Os sistemas judiciário e penal entraram em colapso, o que os transformaram num retroalimentador da violência. Como não havia capacidade para julgar tanta gente e as unidades prisionais sem condições de acomodar aquela massa humana, quem abria mão do direito de se armar para fazer justiça com as próprias mãos não teve outra alternativa a não ser entrar na dança, o que gerou mais violência, mais morte e mais gente esperando vaga para ser presa. Uma das soluções encontradas pelo governo foi esvaziar o arquipélago de Fernando de Noronha a retroceder de ponto turístico a prisão, como inclusive foi utilizado entre 1737 e 1939. Além de poder isolar mais gente, a ordem era para constantes chacinas de presos, o que levou o País a dezenas de sanções na Organização das Nações Unidas.

Apesar do início nada promissor, Martim tinha uma fatia considerável da população nas mãos.

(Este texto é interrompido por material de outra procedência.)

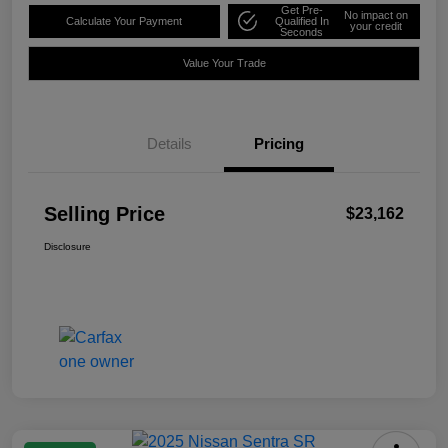
Get Pre-
No impact on
Calculate Your Payment
Qualified In
your credit
Seconds
Value Your Trade
Details
Pricing
Selling Price
$23,162
Disclosure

Prontos a repetir os discursos do líder, o terço fiel conseguiu garantir mais um segundo mandato. À base da força dessa fatia já um pouco mais encolhida, mas com os tentáculos estendidos a todas as polícias militares do país, ele propôs uma emenda constitucional que daria ao povo o direito de escolher se ele poderia disputar uma terceira empreitada. A campanha do que ficou chamada pela oposição de PEC da Ditadura passou, assim como já havia passado antes a proposta de retorno do voto manual.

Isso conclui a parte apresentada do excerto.